#### Data extract

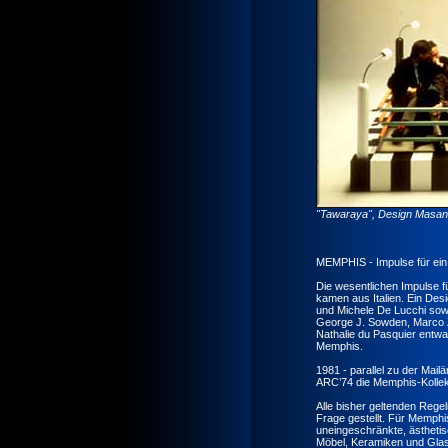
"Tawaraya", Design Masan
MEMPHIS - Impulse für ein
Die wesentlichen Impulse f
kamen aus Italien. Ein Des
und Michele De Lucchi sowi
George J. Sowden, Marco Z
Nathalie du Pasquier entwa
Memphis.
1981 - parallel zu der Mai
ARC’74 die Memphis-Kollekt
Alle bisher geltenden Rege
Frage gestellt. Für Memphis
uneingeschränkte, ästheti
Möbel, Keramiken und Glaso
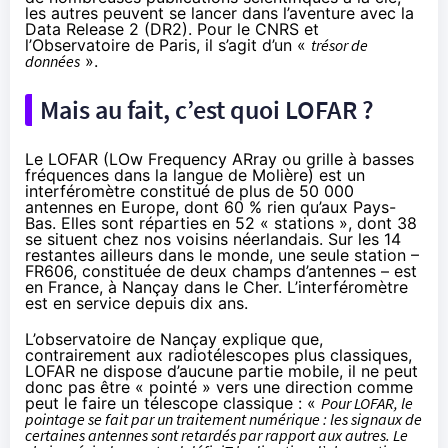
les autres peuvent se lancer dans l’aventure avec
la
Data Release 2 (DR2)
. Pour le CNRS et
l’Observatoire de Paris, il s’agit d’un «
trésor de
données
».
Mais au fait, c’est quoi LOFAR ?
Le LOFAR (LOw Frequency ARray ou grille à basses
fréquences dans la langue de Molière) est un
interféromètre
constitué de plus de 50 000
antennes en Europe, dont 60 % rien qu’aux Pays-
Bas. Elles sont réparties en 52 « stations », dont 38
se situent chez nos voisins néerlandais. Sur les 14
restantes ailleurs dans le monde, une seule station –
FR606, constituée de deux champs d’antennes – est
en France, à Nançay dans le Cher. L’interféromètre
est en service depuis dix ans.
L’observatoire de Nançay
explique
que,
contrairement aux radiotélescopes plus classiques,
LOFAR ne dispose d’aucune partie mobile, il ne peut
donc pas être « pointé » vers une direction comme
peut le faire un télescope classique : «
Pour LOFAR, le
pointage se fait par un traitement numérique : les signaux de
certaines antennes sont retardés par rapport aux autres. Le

########
#### Data extract

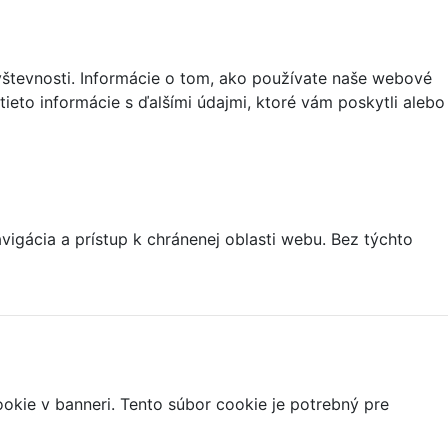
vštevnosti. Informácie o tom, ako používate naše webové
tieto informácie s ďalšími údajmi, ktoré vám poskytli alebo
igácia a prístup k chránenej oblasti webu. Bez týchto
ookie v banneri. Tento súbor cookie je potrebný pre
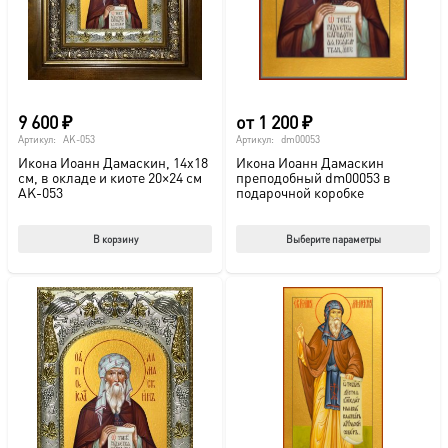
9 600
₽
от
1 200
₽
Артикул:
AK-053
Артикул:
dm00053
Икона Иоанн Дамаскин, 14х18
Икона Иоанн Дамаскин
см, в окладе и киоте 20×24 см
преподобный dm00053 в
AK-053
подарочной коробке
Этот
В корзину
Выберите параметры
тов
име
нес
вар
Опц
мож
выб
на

########
#### Data extract

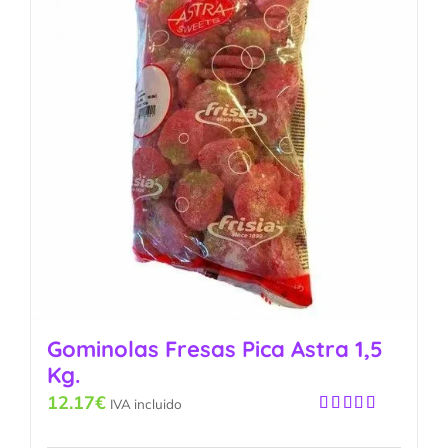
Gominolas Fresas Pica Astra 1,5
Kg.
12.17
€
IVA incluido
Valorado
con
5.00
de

########

• **The problem**: Please give the count of lines above with "dans", nothing else.

• **Answer to this problem**: 4